__SUPPLIED DATA__.
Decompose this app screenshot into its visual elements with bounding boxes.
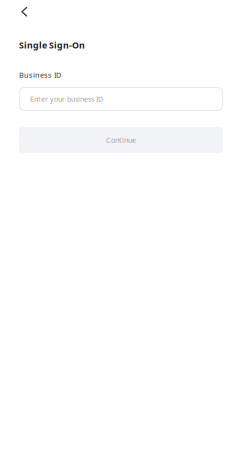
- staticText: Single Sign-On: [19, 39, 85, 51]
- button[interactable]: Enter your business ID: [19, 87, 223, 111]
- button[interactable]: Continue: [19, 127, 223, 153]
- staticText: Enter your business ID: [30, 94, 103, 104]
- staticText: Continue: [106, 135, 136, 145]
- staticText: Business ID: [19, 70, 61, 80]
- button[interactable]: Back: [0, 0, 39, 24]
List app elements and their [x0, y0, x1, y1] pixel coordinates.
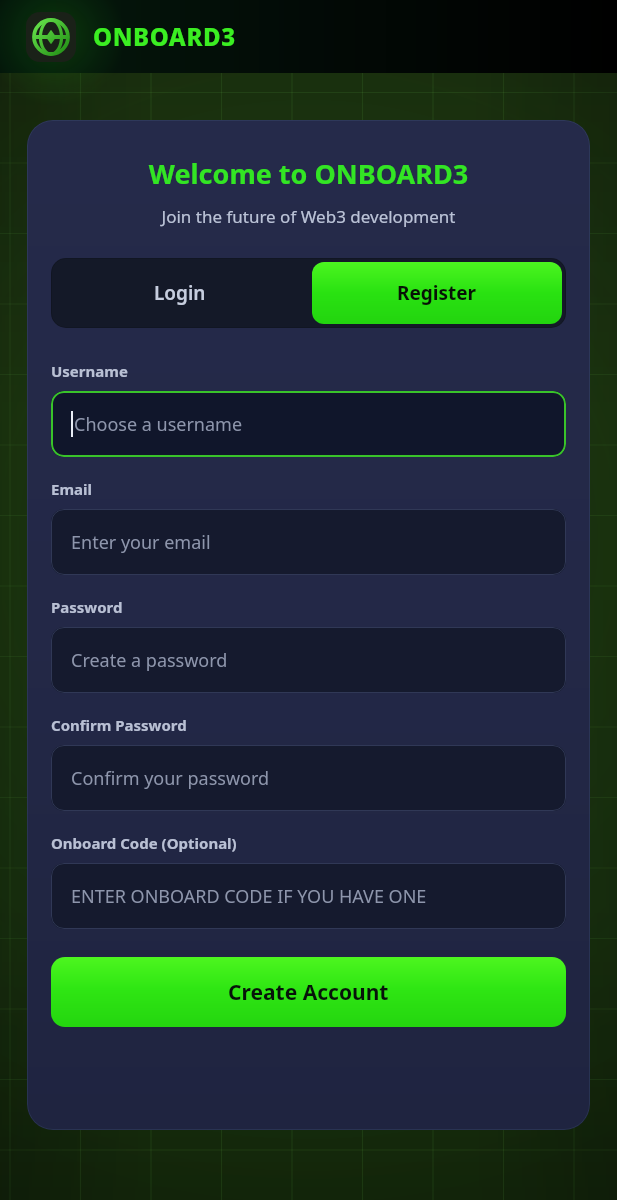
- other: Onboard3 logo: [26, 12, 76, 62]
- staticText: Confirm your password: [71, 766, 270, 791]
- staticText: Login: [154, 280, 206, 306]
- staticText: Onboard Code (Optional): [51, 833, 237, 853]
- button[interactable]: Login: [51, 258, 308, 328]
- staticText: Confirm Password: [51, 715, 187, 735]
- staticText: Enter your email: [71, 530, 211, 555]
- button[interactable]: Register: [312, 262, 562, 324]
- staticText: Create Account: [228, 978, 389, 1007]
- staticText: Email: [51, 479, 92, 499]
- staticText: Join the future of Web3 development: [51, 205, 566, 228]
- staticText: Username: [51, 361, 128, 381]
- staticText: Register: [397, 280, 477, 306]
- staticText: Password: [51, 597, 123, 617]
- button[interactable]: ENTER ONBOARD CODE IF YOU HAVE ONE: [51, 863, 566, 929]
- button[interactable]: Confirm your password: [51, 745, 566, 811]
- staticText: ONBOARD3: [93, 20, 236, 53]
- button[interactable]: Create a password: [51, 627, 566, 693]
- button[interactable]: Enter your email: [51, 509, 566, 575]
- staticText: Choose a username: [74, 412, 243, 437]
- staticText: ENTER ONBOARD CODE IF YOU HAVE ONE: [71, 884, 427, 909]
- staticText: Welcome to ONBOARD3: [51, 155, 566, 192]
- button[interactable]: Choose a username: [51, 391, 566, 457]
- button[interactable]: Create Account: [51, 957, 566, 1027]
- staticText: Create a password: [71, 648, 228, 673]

__EXERCISE__. Print, exactly as written, the lines from the one containing "List app elements" to the end of the material, both ends included, and nothing else; no pictures.

__EXPECTED ANSWER__.
List app elements and their [x0, y0, x1, y1] pixel coordinates.
- other: Onboard3 logo: [26, 12, 76, 62]
- staticText: Confirm your password: [71, 766, 270, 791]
- staticText: Login: [154, 280, 206, 306]
- staticText: Onboard Code (Optional): [51, 833, 237, 853]
- button[interactable]: Login: [51, 258, 308, 328]
- staticText: Confirm Password: [51, 715, 187, 735]
- staticText: Enter your email: [71, 530, 211, 555]
- button[interactable]: Register: [312, 262, 562, 324]
- staticText: Create Account: [228, 978, 389, 1007]
- staticText: Email: [51, 479, 92, 499]
- staticText: Join the future of Web3 development: [51, 205, 566, 228]
- staticText: Username: [51, 361, 128, 381]
- staticText: Register: [397, 280, 477, 306]
- staticText: Password: [51, 597, 123, 617]
- button[interactable]: ENTER ONBOARD CODE IF YOU HAVE ONE: [51, 863, 566, 929]
- button[interactable]: Confirm your password: [51, 745, 566, 811]
- staticText: ONBOARD3: [93, 20, 236, 53]
- button[interactable]: Create a password: [51, 627, 566, 693]
- button[interactable]: Enter your email: [51, 509, 566, 575]
- staticText: Choose a username: [74, 412, 243, 437]
- staticText: ENTER ONBOARD CODE IF YOU HAVE ONE: [71, 884, 427, 909]
- staticText: Welcome to ONBOARD3: [51, 155, 566, 192]
- button[interactable]: Choose a username: [51, 391, 566, 457]
- button[interactable]: Create Account: [51, 957, 566, 1027]
- staticText: Create a password: [71, 648, 228, 673]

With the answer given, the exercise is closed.